Ci sono tuttavia seri dubbi che questa prospettata disposizione raggiunga gli scopi previsti dalla relazione illustrativa. Infatti, se lo scopo principale era rendere la permuta tra criptovalute come Bitcoin, Ethereum etc. e stablecoin denominate in euro tassabile al 26%, mentre la permuta con stablecon in dollari rimarrebbe tassata al 33%, la formulazione letterale della norma non convince affatto.

Verso un trattamento fiscale più chiaro e competitivo

La formulazione attuale della norma contenuta nella legge di bilancio 2026 parla infatti delle “operazioni di detenzione, cessione o impiego di token di moneta elettronica denominati in euro”, ma non menziona la permuta.
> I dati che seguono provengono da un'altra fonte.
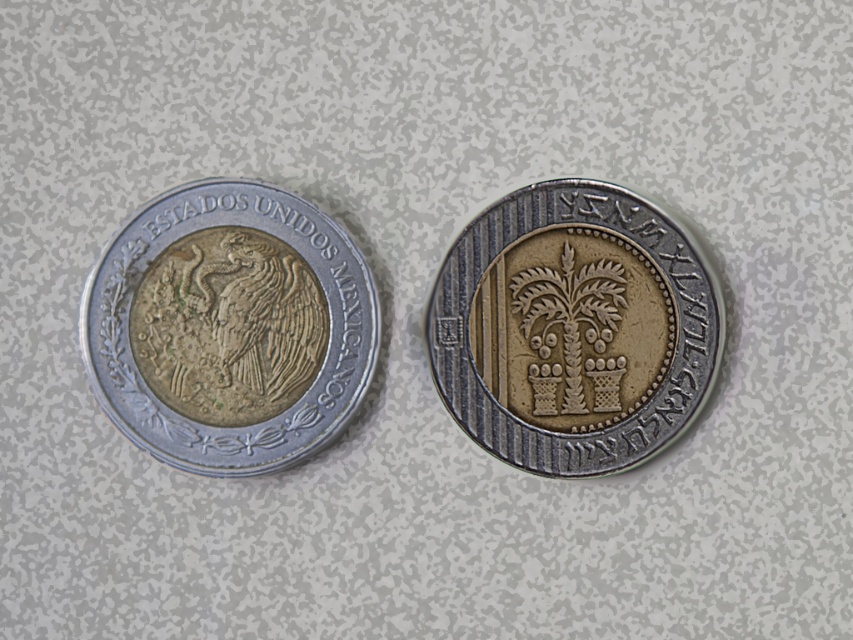 Can you confirm if silver metallic coin at left is shorter than gold-plated palm tree at center?

No, silver metallic coin at left is not shorter than gold-plated palm tree at center.

Which is behind, point (225, 260) or point (583, 262)?

The point (583, 262) is behind.

Is point (100, 300) less distant than point (544, 227)?

That is True.

This screenshot has height=640, width=853. In order to click on silver metallic coin at left in this screenshot , I will do `click(229, 326)`. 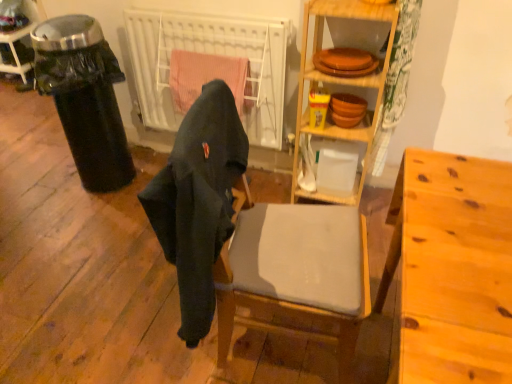 Question: From a real-world perspective, is matte gray cushioned chair at center below wooden shelves at center?

Choices:
 (A) no
 (B) yes

Answer: (B)

Question: Does matte gray cushioned chair at center have a lesser width compared to wooden shelves at center?

Choices:
 (A) no
 (B) yes

Answer: (A)

Question: Does matte gray cushioned chair at center lie behind wooden shelves at center?

Choices:
 (A) no
 (B) yes

Answer: (A)

Question: Considering the relative sizes of matte gray cushioned chair at center and wooden shelves at center in the image provided, is matte gray cushioned chair at center smaller than wooden shelves at center?

Choices:
 (A) no
 (B) yes

Answer: (A)

Question: Is matte gray cushioned chair at center not close to wooden shelves at center?

Choices:
 (A) no
 (B) yes

Answer: (A)

Question: From a real-world perspective, is matte gray cushioned chair at center above or below wooden shelves at center?

Choices:
 (A) above
 (B) below

Answer: (B)

Question: Is matte gray cushioned chair at center to the left or to the right of wooden shelves at center in the image?

Choices:
 (A) right
 (B) left

Answer: (B)

Question: From the image's perspective, relative to wooden shelves at center, is matte gray cushioned chair at center above or below?

Choices:
 (A) above
 (B) below

Answer: (B)

Question: In terms of size, does matte gray cushioned chair at center appear bigger or smaller than wooden shelves at center?

Choices:
 (A) big
 (B) small

Answer: (A)

Question: Looking at their shapes, would you say metallic trash can at left is wider or thinner than wooden shelves at center?

Choices:
 (A) wide
 (B) thin

Answer: (A)

Question: Relative to wooden shelves at center, is metallic trash can at left in front or behind?

Choices:
 (A) front
 (B) behind

Answer: (B)

Question: From the image's perspective, relative to wooden shelves at center, is metallic trash can at left above or below?

Choices:
 (A) below
 (B) above

Answer: (B)

Question: From a real-world perspective, relative to wooden shelves at center, is metallic trash can at left vertically above or below?

Choices:
 (A) above
 (B) below

Answer: (B)

Question: From the image's perspective, is black plastic trash can at left above or below dark gray fabric chair at center?

Choices:
 (A) above
 (B) below

Answer: (A)

Question: Looking at their shapes, would you say black plastic trash can at left is wider or thinner than dark gray fabric chair at center?

Choices:
 (A) wide
 (B) thin

Answer: (A) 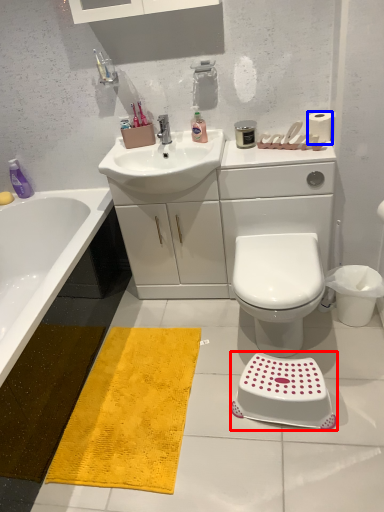 Question: Which point is closer to the camera, step stool (highlighted by a red box) or toilet paper (highlighted by a blue box)?

Choices:
 (A) step stool
 (B) toilet paper

Answer: (A) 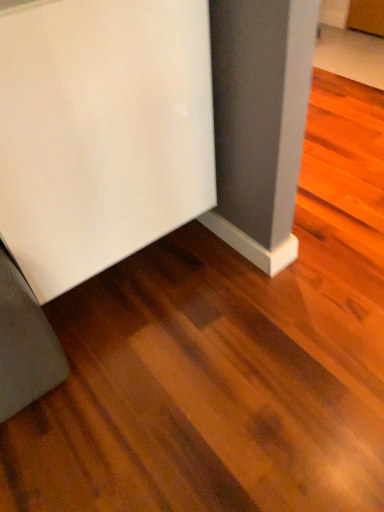 Describe the element at coordinates (24, 343) in the screenshot. Image resolution: width=384 pixels, height=512 pixels. I see `matte gray baseboard at lower left, which appears as the first furniture when ordered from the bottom` at that location.

Locate an element on the screen. Image resolution: width=384 pixels, height=512 pixels. matte gray baseboard at lower left, positioned as the second furniture in top-to-bottom order is located at coordinates tap(24, 343).

What is the approximate height of white glossy refrigerator at lower left, which ranks as the 2th furniture in bottom-to-top order?

It is 25.96 inches.

Find the location of a particular element. white glossy refrigerator at lower left, which ranks as the 2th furniture in bottom-to-top order is located at coordinates (101, 131).

What do you see at coordinates (101, 131) in the screenshot? I see `white glossy refrigerator at lower left, the first furniture from the top` at bounding box center [101, 131].

In order to click on matte gray baseboard at lower left, which appears as the first furniture when ordered from the bottom in this screenshot , I will do `click(24, 343)`.

Does white glossy refrigerator at lower left, the first furniture from the top, appear on the left side of matte gray baseboard at lower left, which appears as the first furniture when ordered from the bottom?

In fact, white glossy refrigerator at lower left, the first furniture from the top, is to the right of matte gray baseboard at lower left, which appears as the first furniture when ordered from the bottom.

Relative to matte gray baseboard at lower left, which appears as the first furniture when ordered from the bottom, is white glossy refrigerator at lower left, the first furniture from the top, in front or behind?

Clearly, white glossy refrigerator at lower left, the first furniture from the top, is in front of matte gray baseboard at lower left, which appears as the first furniture when ordered from the bottom.

Does point (213, 151) come farther from viewer compared to point (31, 319)?

Yes, point (213, 151) is farther from viewer.

From the image's perspective, would you say white glossy refrigerator at lower left, the first furniture from the top, is positioned over matte gray baseboard at lower left, which appears as the first furniture when ordered from the bottom?

Yes.

From a real-world perspective, which is physically above, white glossy refrigerator at lower left, the first furniture from the top, or matte gray baseboard at lower left, which appears as the first furniture when ordered from the bottom?

white glossy refrigerator at lower left, the first furniture from the top, from a real-world perspective.

Considering the relative sizes of white glossy refrigerator at lower left, the first furniture from the top, and matte gray baseboard at lower left, which appears as the first furniture when ordered from the bottom, in the image provided, is white glossy refrigerator at lower left, the first furniture from the top, wider than matte gray baseboard at lower left, which appears as the first furniture when ordered from the bottom,?

No, white glossy refrigerator at lower left, the first furniture from the top, is not wider than matte gray baseboard at lower left, which appears as the first furniture when ordered from the bottom.

Considering the sizes of objects white glossy refrigerator at lower left, which ranks as the 2th furniture in bottom-to-top order, and matte gray baseboard at lower left, positioned as the second furniture in top-to-bottom order, in the image provided, who is shorter, white glossy refrigerator at lower left, which ranks as the 2th furniture in bottom-to-top order, or matte gray baseboard at lower left, positioned as the second furniture in top-to-bottom order,?

matte gray baseboard at lower left, positioned as the second furniture in top-to-bottom order.

Who is bigger, white glossy refrigerator at lower left, which ranks as the 2th furniture in bottom-to-top order, or matte gray baseboard at lower left, positioned as the second furniture in top-to-bottom order?

Bigger between the two is white glossy refrigerator at lower left, which ranks as the 2th furniture in bottom-to-top order.

Do you think white glossy refrigerator at lower left, which ranks as the 2th furniture in bottom-to-top order, is within matte gray baseboard at lower left, positioned as the second furniture in top-to-bottom order, or outside of it?

white glossy refrigerator at lower left, which ranks as the 2th furniture in bottom-to-top order, exists outside the volume of matte gray baseboard at lower left, positioned as the second furniture in top-to-bottom order.

Is the surface of white glossy refrigerator at lower left, which ranks as the 2th furniture in bottom-to-top order, in direct contact with matte gray baseboard at lower left, which appears as the first furniture when ordered from the bottom?

No, white glossy refrigerator at lower left, which ranks as the 2th furniture in bottom-to-top order, is not with matte gray baseboard at lower left, which appears as the first furniture when ordered from the bottom.

Is white glossy refrigerator at lower left, which ranks as the 2th furniture in bottom-to-top order, aimed at matte gray baseboard at lower left, which appears as the first furniture when ordered from the bottom?

No, white glossy refrigerator at lower left, which ranks as the 2th furniture in bottom-to-top order, is not oriented towards matte gray baseboard at lower left, which appears as the first furniture when ordered from the bottom.

How different are the orientations of white glossy refrigerator at lower left, which ranks as the 2th furniture in bottom-to-top order, and matte gray baseboard at lower left, positioned as the second furniture in top-to-bottom order, in degrees?

0.000183 degrees.

Measure the distance between white glossy refrigerator at lower left, the first furniture from the top, and matte gray baseboard at lower left, which appears as the first furniture when ordered from the bottom.

white glossy refrigerator at lower left, the first furniture from the top, is 11.55 inches from matte gray baseboard at lower left, which appears as the first furniture when ordered from the bottom.

Locate an element on the screen. furniture below the white glossy refrigerator at lower left, the first furniture from the top (from a real-world perspective) is located at coordinates (24, 343).

Is matte gray baseboard at lower left, which appears as the first furniture when ordered from the bottom, to the left of white glossy refrigerator at lower left, which ranks as the 2th furniture in bottom-to-top order, from the viewer's perspective?

Correct, you'll find matte gray baseboard at lower left, which appears as the first furniture when ordered from the bottom, to the left of white glossy refrigerator at lower left, which ranks as the 2th furniture in bottom-to-top order.

Is matte gray baseboard at lower left, which appears as the first furniture when ordered from the bottom, positioned before white glossy refrigerator at lower left, which ranks as the 2th furniture in bottom-to-top order?

No, matte gray baseboard at lower left, which appears as the first furniture when ordered from the bottom, is further to the viewer.

Between point (18, 297) and point (157, 101), which one is positioned in front?

Point (18, 297)

From the image's perspective, between matte gray baseboard at lower left, which appears as the first furniture when ordered from the bottom, and white glossy refrigerator at lower left, the first furniture from the top, which one is located above?

white glossy refrigerator at lower left, the first furniture from the top, is shown above in the image.

From a real-world perspective, is matte gray baseboard at lower left, positioned as the second furniture in top-to-bottom order, on top of white glossy refrigerator at lower left, the first furniture from the top?

No.

Considering the sizes of objects matte gray baseboard at lower left, positioned as the second furniture in top-to-bottom order, and white glossy refrigerator at lower left, which ranks as the 2th furniture in bottom-to-top order, in the image provided, who is thinner, matte gray baseboard at lower left, positioned as the second furniture in top-to-bottom order, or white glossy refrigerator at lower left, which ranks as the 2th furniture in bottom-to-top order,?

white glossy refrigerator at lower left, which ranks as the 2th furniture in bottom-to-top order.

Between matte gray baseboard at lower left, positioned as the second furniture in top-to-bottom order, and white glossy refrigerator at lower left, which ranks as the 2th furniture in bottom-to-top order, which one has more height?

With more height is white glossy refrigerator at lower left, which ranks as the 2th furniture in bottom-to-top order.

Considering the relative sizes of matte gray baseboard at lower left, which appears as the first furniture when ordered from the bottom, and white glossy refrigerator at lower left, the first furniture from the top, in the image provided, is matte gray baseboard at lower left, which appears as the first furniture when ordered from the bottom, bigger than white glossy refrigerator at lower left, the first furniture from the top,?

No, matte gray baseboard at lower left, which appears as the first furniture when ordered from the bottom, is not bigger than white glossy refrigerator at lower left, the first furniture from the top.

Is matte gray baseboard at lower left, which appears as the first furniture when ordered from the bottom, spatially inside white glossy refrigerator at lower left, which ranks as the 2th furniture in bottom-to-top order, or outside of it?

matte gray baseboard at lower left, which appears as the first furniture when ordered from the bottom, cannot be found inside white glossy refrigerator at lower left, which ranks as the 2th furniture in bottom-to-top order.

Can you see matte gray baseboard at lower left, which appears as the first furniture when ordered from the bottom, touching white glossy refrigerator at lower left, the first furniture from the top?

There is a gap between matte gray baseboard at lower left, which appears as the first furniture when ordered from the bottom, and white glossy refrigerator at lower left, the first furniture from the top.

Is matte gray baseboard at lower left, which appears as the first furniture when ordered from the bottom, turned away from white glossy refrigerator at lower left, the first furniture from the top?

No, white glossy refrigerator at lower left, the first furniture from the top, is not at the back of matte gray baseboard at lower left, which appears as the first furniture when ordered from the bottom.

Locate an element on the screen. furniture that is above the matte gray baseboard at lower left, positioned as the second furniture in top-to-bottom order (from the image's perspective) is located at coordinates pyautogui.click(x=101, y=131).

The image size is (384, 512). What are the coordinates of `furniture in front of the matte gray baseboard at lower left, positioned as the second furniture in top-to-bottom order` in the screenshot? It's located at (101, 131).

At what (x,y) coordinates should I click in order to perform the action: click on furniture located behind the white glossy refrigerator at lower left, which ranks as the 2th furniture in bottom-to-top order. Please return your answer as a coordinate pair (x, y). This screenshot has width=384, height=512. Looking at the image, I should click on (24, 343). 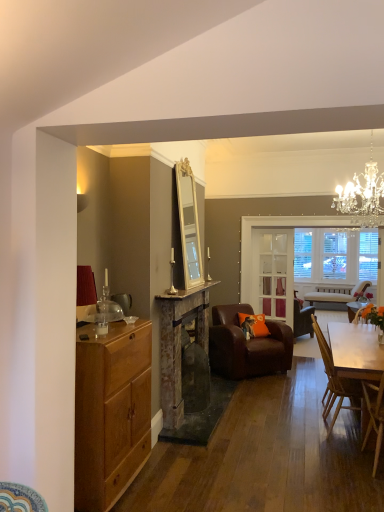 What do you see at coordinates (374, 416) in the screenshot? The height and width of the screenshot is (512, 384). I see `wooden chair at lower right, the first chair in the front-to-back sequence` at bounding box center [374, 416].

I want to click on wooden chair at lower right, which is the 3th chair from back to front, so click(374, 416).

Consider the image. In order to face wooden chair at right, marked as the second chair in a front-to-back arrangement, should I rotate leftwards or rightwards?

Rotate your view right by about 19.716°.

You are a GUI agent. You are given a task and a screenshot of the screen. Output one action in this format:
    pyautogui.click(x=<x>, y=<y>)
    Task: Click on the wooden chair at right, marked as the second chair in a front-to-back arrangement
    Image resolution: width=384 pixels, height=512 pixels.
    Given the screenshot: What is the action you would take?
    pyautogui.click(x=335, y=381)

The image size is (384, 512). What do you see at coordinates (247, 345) in the screenshot? I see `brown leather armchair at center, which is counted as the first chair, starting from the back` at bounding box center [247, 345].

Describe the element at coordinates (188, 370) in the screenshot. The width and height of the screenshot is (384, 512). I see `rustic stone fireplace at center` at that location.

Identify the location of rustic stone fireplace at center. (188, 370).

Locate an element on the screen. This screenshot has width=384, height=512. orange fabric pillow at center is located at coordinates (254, 324).

Measure the distance between clear glass door at center and camera.

clear glass door at center is 5.73 meters away from camera.

The image size is (384, 512). Describe the element at coordinates (273, 273) in the screenshot. I see `clear glass door at center` at that location.

What are the coordinates of `wooden chair at lower right, the first chair in the front-to-back sequence` in the screenshot? It's located at (374, 416).

Considering the relative positions of orange fabric pillow at center and wooden chair at lower right, which is the 3th chair from back to front, in the image provided, is orange fabric pillow at center to the right of wooden chair at lower right, which is the 3th chair from back to front, from the viewer's perspective?

No.

From the picture: How much distance is there between orange fabric pillow at center and wooden chair at lower right, the first chair in the front-to-back sequence?

orange fabric pillow at center and wooden chair at lower right, the first chair in the front-to-back sequence, are 1.92 meters apart.

Which is in front, point (243, 324) or point (362, 384)?

The point (362, 384) is closer.

Does orange fabric pillow at center touch wooden chair at lower right, the first chair in the front-to-back sequence?

They are not placed beside each other.

How different are the orientations of wooden chair at lower right, which is the 3th chair from back to front, and clear glass door at center in degrees?

wooden chair at lower right, which is the 3th chair from back to front, and clear glass door at center are facing 178 degrees away from each other.

Consider the image. From the image's perspective, who appears lower, wooden chair at lower right, which is the 3th chair from back to front, or clear glass door at center?

wooden chair at lower right, which is the 3th chair from back to front, from the image's perspective.

Who is shorter, wooden chair at lower right, which is the 3th chair from back to front, or clear glass door at center?

wooden chair at lower right, which is the 3th chair from back to front, is shorter.

In the scene shown: Is wooden chair at lower right, which is the 3th chair from back to front, closer to camera compared to clear glass door at center?

Yes, it is in front of clear glass door at center.

From a real-world perspective, is orange fabric pillow at center physically located above or below rustic stone fireplace at center?

In terms of real-world spatial position, orange fabric pillow at center is below rustic stone fireplace at center.

At what (x,y) coordinates should I click in order to perform the action: click on pillow below the rustic stone fireplace at center (from a real-world perspective). Please return your answer as a coordinate pair (x, y). This screenshot has height=512, width=384. Looking at the image, I should click on (254, 324).

Which is behind, orange fabric pillow at center or rustic stone fireplace at center?

orange fabric pillow at center is behind.

From the picture: Is orange fabric pillow at center bigger than rustic stone fireplace at center?

No.

In the scene shown: Considering the positions of objects clear glass door at center and rustic stone fireplace at center in the image provided, who is more to the left, clear glass door at center or rustic stone fireplace at center?

From the viewer's perspective, rustic stone fireplace at center appears more on the left side.

Does point (253, 272) come farther from viewer compared to point (191, 379)?

Yes, it is behind point (191, 379).

From the image's perspective, is clear glass door at center over rustic stone fireplace at center?

Indeed, from the image's perspective, clear glass door at center is shown above rustic stone fireplace at center.

Can you confirm if clear glass door at center is wider than rustic stone fireplace at center?

No, clear glass door at center is not wider than rustic stone fireplace at center.

How distant is wooden chair at right, marked as the second chair in a front-to-back arrangement, from brown leather armchair at center, the 3th chair viewed from the front?

A distance of 3.46 feet exists between wooden chair at right, marked as the second chair in a front-to-back arrangement, and brown leather armchair at center, the 3th chair viewed from the front.

At what (x,y) coordinates should I click in order to perform the action: click on chair that appears below the wooden chair at right, marked as the second chair in a front-to-back arrangement (from a real-world perspective). Please return your answer as a coordinate pair (x, y). This screenshot has width=384, height=512. Looking at the image, I should click on (247, 345).

Is wooden chair at right, placed as the 2th chair when sorted from back to front, turned away from brown leather armchair at center, which is counted as the first chair, starting from the back?

wooden chair at right, placed as the 2th chair when sorted from back to front, does not have its back to brown leather armchair at center, which is counted as the first chair, starting from the back.

From the picture: From a real-world perspective, does wooden chair at right, placed as the 2th chair when sorted from back to front, stand above brown leather armchair at center, the 3th chair viewed from the front?

Yes.

Considering the sizes of objects rustic stone fireplace at center and crystal chandelier at upper right in the image provided, who is thinner, rustic stone fireplace at center or crystal chandelier at upper right?

Thinner between the two is rustic stone fireplace at center.

Can we say rustic stone fireplace at center lies outside crystal chandelier at upper right?

rustic stone fireplace at center lies outside crystal chandelier at upper right's area.

Is rustic stone fireplace at center aimed at crystal chandelier at upper right?

No, rustic stone fireplace at center is not aimed at crystal chandelier at upper right.

From the image's perspective, which one is positioned higher, rustic stone fireplace at center or crystal chandelier at upper right?

From the image's view, crystal chandelier at upper right is above.

Is brown leather armchair at center, which is counted as the first chair, starting from the back, taller or shorter than rustic stone fireplace at center?

Clearly, brown leather armchair at center, which is counted as the first chair, starting from the back, is shorter compared to rustic stone fireplace at center.

Is there a large distance between brown leather armchair at center, which is counted as the first chair, starting from the back, and rustic stone fireplace at center?

That's not correct — brown leather armchair at center, which is counted as the first chair, starting from the back, is a little close to rustic stone fireplace at center.

What's the angular difference between brown leather armchair at center, which is counted as the first chair, starting from the back, and rustic stone fireplace at center's facing directions?

The angular difference between brown leather armchair at center, which is counted as the first chair, starting from the back, and rustic stone fireplace at center is 45.1 degrees.

Which is more to the right, brown leather armchair at center, which is counted as the first chair, starting from the back, or rustic stone fireplace at center?

brown leather armchair at center, which is counted as the first chair, starting from the back.

Locate an element on the screen. This screenshot has width=384, height=512. the 1st chair positioned below the orange fabric pillow at center (from a real-world perspective) is located at coordinates (374, 416).

Where is `glass door that is above the wooden chair at lower right, the first chair in the front-to-back sequence (from a real-world perspective)`? Image resolution: width=384 pixels, height=512 pixels. glass door that is above the wooden chair at lower right, the first chair in the front-to-back sequence (from a real-world perspective) is located at coordinates (273, 273).

Considering their positions, is brown leather armchair at center, the 3th chair viewed from the front, positioned closer to wooden chair at right, marked as the second chair in a front-to-back arrangement, than wooden chair at lower right, which is the 3th chair from back to front?

Based on the image, wooden chair at lower right, which is the 3th chair from back to front, appears to be nearer to wooden chair at right, marked as the second chair in a front-to-back arrangement.

From the image, which object appears to be farther from orange fabric pillow at center, wooden chair at right, placed as the 2th chair when sorted from back to front, or brown leather armchair at center, the 3th chair viewed from the front?

Among the two, wooden chair at right, placed as the 2th chair when sorted from back to front, is located further to orange fabric pillow at center.

Which object lies nearer to the anchor point wooden chair at lower right, the first chair in the front-to-back sequence, rustic stone fireplace at center or wooden chair at right, marked as the second chair in a front-to-back arrangement?

Among the two, wooden chair at right, marked as the second chair in a front-to-back arrangement, is located nearer to wooden chair at lower right, the first chair in the front-to-back sequence.

Based on their spatial positions, is light brown wood cabinet at left or rustic stone fireplace at center further from crystal chandelier at upper right?

light brown wood cabinet at left is further to crystal chandelier at upper right.

Considering their positions, is wooden chair at right, placed as the 2th chair when sorted from back to front, positioned closer to orange fabric pillow at center than clear glass door at center?

The object closer to orange fabric pillow at center is clear glass door at center.

Based on the photo, looking at the image, which one is located further to orange fabric pillow at center, clear glass door at center or brown leather armchair at center, which is counted as the first chair, starting from the back?

clear glass door at center lies further to orange fabric pillow at center than the other object.

When comparing their distances from orange fabric pillow at center, does light brown wood cabinet at left or crystal chandelier at upper right seem closer?

crystal chandelier at upper right is closer to orange fabric pillow at center.

When comparing their distances from crystal chandelier at upper right, does rustic stone fireplace at center or wooden chair at right, marked as the second chair in a front-to-back arrangement, seem further?

rustic stone fireplace at center is further to crystal chandelier at upper right.

Locate an element on the screen. pillow positioned between light brown wood cabinet at left and clear glass door at center from near to far is located at coordinates (254, 324).

Where is `pillow positioned between brown leather armchair at center, the 3th chair viewed from the front, and clear glass door at center from near to far`? pillow positioned between brown leather armchair at center, the 3th chair viewed from the front, and clear glass door at center from near to far is located at coordinates (254, 324).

Ci sono pertanto seri dubbi sul fatto che la permuta in stablecoin-euro possa differire da quella in stablecoin-dollari, ed anzi, probabilmente la stessa formulazione letterale della norma non lo contempla.

Come auspicato da alcuni commentatori, sarebbe quindi il caso che detta norma venga modifica, se effettivamente il legislatore vuole incentivare la conversione in stablecoin europee, perché la formulazione attuale della norma di fatto non reca che vantaggi piuttosto contenuti per le stablecoin-euro, laddove “aprire” a un trattamento fiscale differenziato per la permuta potrebbe invece rappresentare un vantaggio molto significativo.

Ad ogni modo, è comunque importante che il legislatore italiano si sia reso conto del ruolo che possono avere le stablecoin europee e che abbia avuto una particolare attenzione nell’incentivarne l’utilizzo. È sicuramente un segnale positivo, anche se restiamo in attesa, con l’approvazione finale della legge di bilancio, di comprendere le effettive dimensioni di questo favor legislativo, ovverosia se si limiterà solo ad aspetti circoscritti oppure, con l’espressa apertura ad un trattamento differenziato per la permuta in stablecoin-euro, se avrà un impatto più ampio.